Only a scattered and ineffective opposition was made against the landing and the
enemy soon absconded inland. The next morning, the drums beat reveille and the
82nd at the front of its brigade marched south towards Middleburg, which
capitulated without a fight. Passing through the town, the 82nd continued on
towards Flushing, enduring nothing more than scattered sniping from the enemy. At the town of West Souberg, the advance guard, including the
light company of the 82nd, dashed into the houses and chased the enemy away,
seizing two guns in the process. Following this, the regiment took up a position
outside Flushing by the town of East Souberg. Here the regiment worked to build
the necessary entrenchments and batteries, while turning back several small
sallies by the enemy.
John
Bull delivers a Volley
Providentially for the 82nd, there was no regular siege and
storm at Flushing; such enterprises usually entailed very high casualty rates
along with the glory of the enterprise. After a very fierce bombardment, the town surrendered on August 15.
Thereafter, the army on Walcheren moved over to South Beveland Island, joining
another British force already there.
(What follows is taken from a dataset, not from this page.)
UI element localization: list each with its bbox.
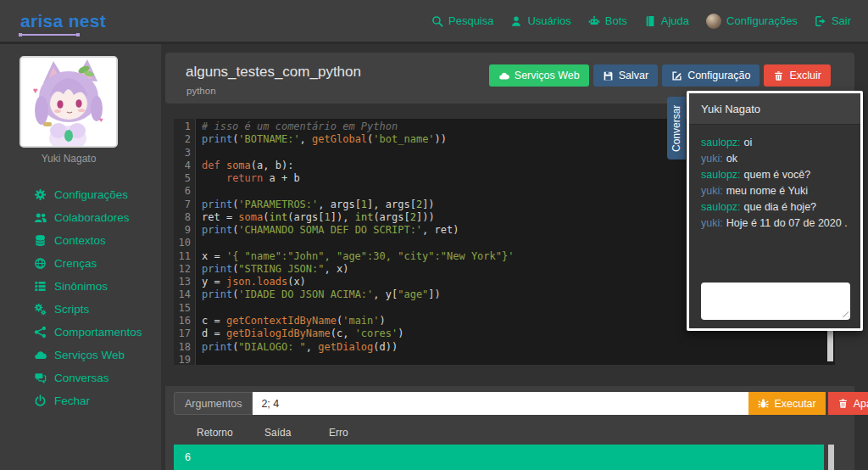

There, the next step to attack Antwerp and
the French naval squadron never developed, as in the
interval from the first landing French reinforcements had come up and prepared a
strong defense of the city and its approaches. These were judged by Gen. Pitt to be too
risky to attack. Now, what had hitherto been a successful operation rapidly
devolved into a disaster, as the heat of the summer in the wetlands and swamps
of the Scheldt estuary produced a wicked pestilence in the form of Malaria. Four
and a half months later, 4,066 men were dead from ‘Walcheren Fever’ with
innumerably more lastingly debilitated from its lingering effects...for many
until the end of their days it is said.
So
the 82nd for a second time since its days in the West Indies suffered death and
misery not from battle, but from the invisible hand of disease. Indeed, it is a
general fact that
many times more 82nd men died by sickness, hunger and disease than by shot and
shell. It was said by Lt. George
Wood in his memoirs that the flower of the old veteran corps of 1808 perished from Walcheren Fever and afterwards
the regiment had to be built almost anew from raw
levies before being sent back to the Peninsula in 1810. Only in 1813 was the
82nd to reach its previous fighting form. No returns as yet have been found to give
proof to the 82nd's casualties or strengths on this expedition. As
George Wood was not there, having been left behind in Portugal during the
Corunna Campaign, we have no anecdotes
of the regiment’s experiences. The Walcheren campaign in the end achieved none
of its objectives, as the French fleet was safely preserved in Antwerp harbour,
while England’s Austrian allies had been defeated before the expedition even
landed. The last units of the army sailed for home on December 9, 1809.
[1] Fraser like so many was to
die from Walcheren Fever following this expedition.